Luke 19, 45-48 +
CSDC and CV
CV 53e In this regard, reason finds
inspiration and direction in Christian revelation, according to which the human
community does not absorb the individual, annihilating his autonomy, as happens
in the various forms of totalitarianism, but rather values him all the more
because the relation between individual and community is a relation between one
totality and another[130]. Just as a family does not
submerge the identities of its individual members, just as the Church rejoices
in each “new creation” (Gal 6:15; 2 Cor 5:17) incorporated by Baptism into her
living Body, so too the unity of the human family does not submerge the
identities of individuals, peoples and cultures, but makes them more
transparent to each other and links them more closely in their legitimate
diversity.
Notes: [130] According to Saint Thomas “ratio partis contrariatur rationi personae”,
In III Sent., d. 5, q. 3, a. 2; also “Homo non ordinatur ad communitatem
politicam secundum se totum et secundum omnia sua”, Summa Theologiae I-II,
q. 21, a. 4, ad 3.
The principal resource and the decisive factor at man's disposal is man
himself
CDS 278 In considering the relationship between labour and
capital, above all with regard to the impressive transformations of our modern
times, we must maintain that the “principal resource” and the “decisive factor”
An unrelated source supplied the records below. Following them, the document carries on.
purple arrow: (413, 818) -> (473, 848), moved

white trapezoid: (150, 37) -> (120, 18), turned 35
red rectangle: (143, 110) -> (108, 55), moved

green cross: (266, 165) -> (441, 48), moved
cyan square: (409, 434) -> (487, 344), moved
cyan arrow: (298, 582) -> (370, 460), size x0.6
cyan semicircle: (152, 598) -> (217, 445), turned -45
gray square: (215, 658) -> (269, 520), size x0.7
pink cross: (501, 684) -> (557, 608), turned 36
[599] at man's disposal is man himself, and that “the integral development of
the human person through work does not impede but rather promotes the greater
productivity and efficiency of work itself”[600]. In fact, the world of work is
discovering more and more that the value of “human capital” is finding
expression in the consciences of workers, in their willingness to create
relationships, in their creativity, in their industriousness in promoting
themselves, in their ability consciously to face new situations, to work
together and to pursue common objectives. These are strictly personal qualities
that belong to the subject of work more than to the objective, technical, or
operational aspects of work itself. All of this entails a new perspective in
the relationship between labour and capital. We can affirm that, contrary to
what happened in the former organization of labour in which the subject would
end up being less important than the object, than the mechanical process, in
our day the subjective dimension of work tends to be more decisive and more
important than the objective dimension.
Notes:
[599] John Paul
II, Encyclical Letter Centesimus Annus, 32: AAS 83 (1991), 833. [600]
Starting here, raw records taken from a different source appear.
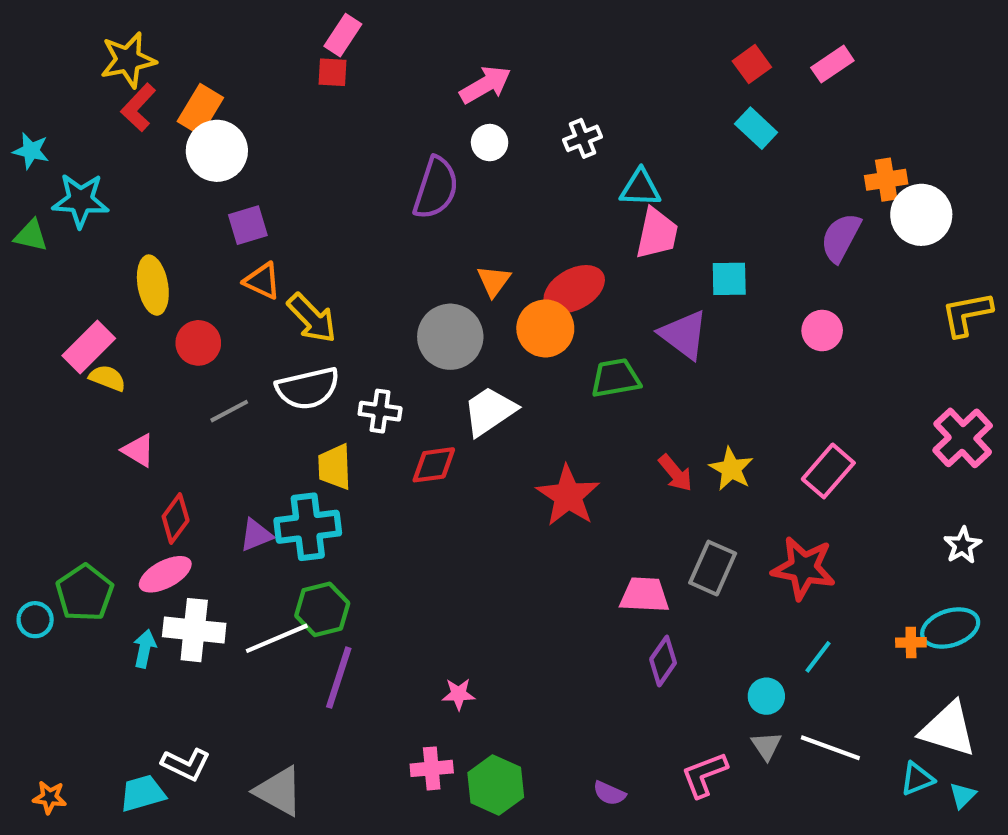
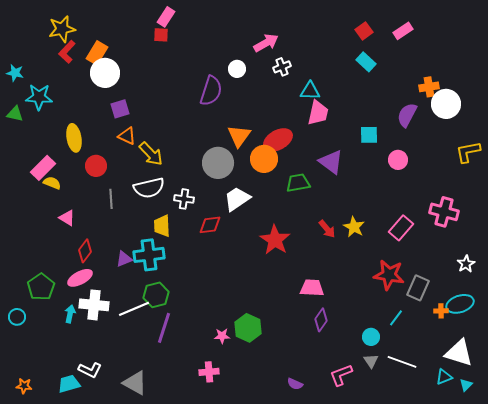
pink arrow: (485, 85) -> (266, 43), moved
cyan square: (729, 279) -> (369, 135), moved
orange triangle: (494, 281) -> (239, 136), size x1.4
gray line: (229, 411) -> (111, 199), turned -66
pink cross: (963, 438) -> (444, 212), moved, turned -32
gray rectangle: (713, 568) -> (418, 288), moved
cyan circle: (35, 620) -> (17, 317), moved
green hexagon: (496, 785) -> (248, 328), moved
John Paul II, Encyclical Letter Centesimus Annus, 43: AAS 83
(1991), 847.
(Luke 19, 45-48) The Church's
social doctrine insists on the moral connotations of the economy
[45] Then Jesus entered the temple area and proceeded to
drive out those who were selling things, [46] saying to them, "It is
written, 'My house shall be a house of prayer, but you have made it a den of
thieves.'" [47] And every day he was teaching in the temple area. The
chief priests, the scribes, and the leaders of the people, meanwhile, were
seeking to put him to death, [48] but they could find no way to accomplish
their purpose because all the people were hanging on his words.
CDS 330 The
Church's social doctrine insists on the moral connotations of the economy.
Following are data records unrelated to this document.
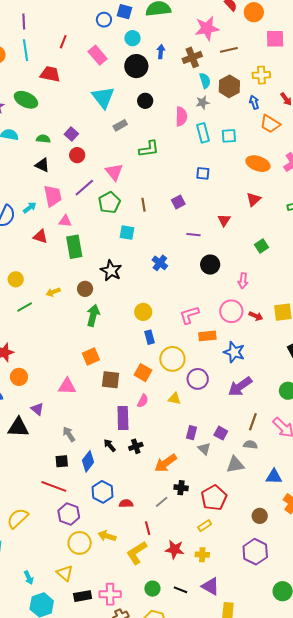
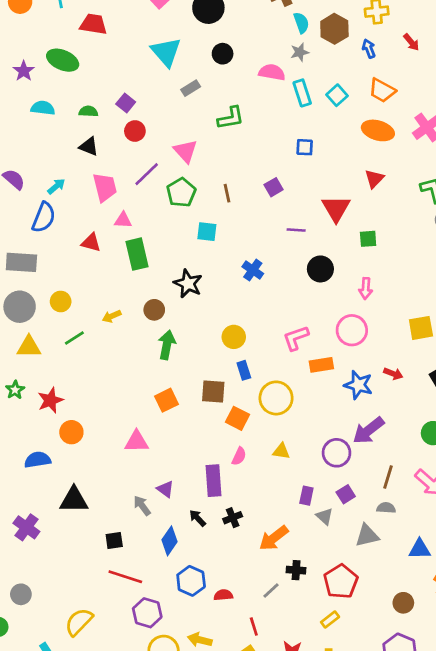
pink semicircle: (181, 116) -> (272, 72), turned -78
orange trapezoid: (270, 124) -> (382, 90), moved
cyan square: (229, 136) -> (337, 95), turned -35
cyan arrow: (30, 208) -> (56, 186), moved
red triangle: (224, 220) -> (336, 208), size x1.6
green square: (262, 246) -> (368, 239), moved, turned 32
red arrow: (256, 316) -> (393, 374), moved
purple circle: (198, 379) -> (337, 453), moved
brown square: (111, 380) -> (213, 391), moved
purple triangle: (37, 409) -> (165, 489), moved
purple square: (221, 433) -> (346, 494), turned 32
black square: (62, 461) -> (114, 541), moved

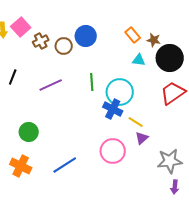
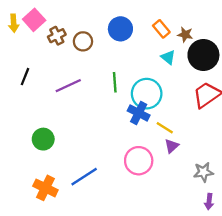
blue circle: (86, 36) -> (120, 29), moved
cyan triangle: (139, 60) -> (168, 57), turned 32
gray star: (170, 161) -> (203, 172), size x0.7
orange cross: (21, 166) -> (45, 188), moved

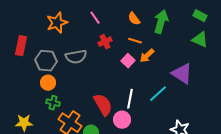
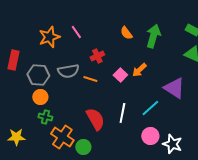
pink line: (95, 18) -> (76, 32), moved
orange line: (135, 41) -> (90, 79), moved
pink circle: (122, 120) -> (150, 136), moved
Pope Pius XI, in a passage from the Encyclical
Quadragesimo Anno, speaks of
the relationship between the economy and morality. “Even though economics and
moral science employs each its own principles in its own sphere, it is,
nevertheless, an error to say that the economic and moral orders are so
distinct from and alien to each other that the former depends in no way on the
latter. Certainly the laws of economics, as they are termed, being based on the
very nature of material things and on the capacities of the human body and
mind, determine the limits of what productive human effort cannot, and of what
it can attain in the economic field and by what means. Yet it is reason itself
that clearly shows, on the basis of the individual and social nature of things
and of men, the purpose which God ordained for all economic life. But it is
only the moral law which, just as it commands us to seek our supreme and last
end in the whole scheme of our activity, so likewise commands us to seek
directly in each kind of activity those purposes which we know that nature, or
rather God the Author of nature, established for that kind of action, and in
orderly relationship to subordinate such immediate purposes to our supreme and
last end”.[691]
Notes:
[691] Pius XI,
Encyclical Letter Quadragesimo Anno: AAS 23 (1931), 190-191.
[Initials
and Abbreviations.- CSDC:
Pontifical Council for Justice And Peace, Compendium of the Social
Doctrine of the Church; - SDC:
Social Doctrine of the Church; - CV: Benedict
XVI, Caritas in Veritate (Charity
in truth)]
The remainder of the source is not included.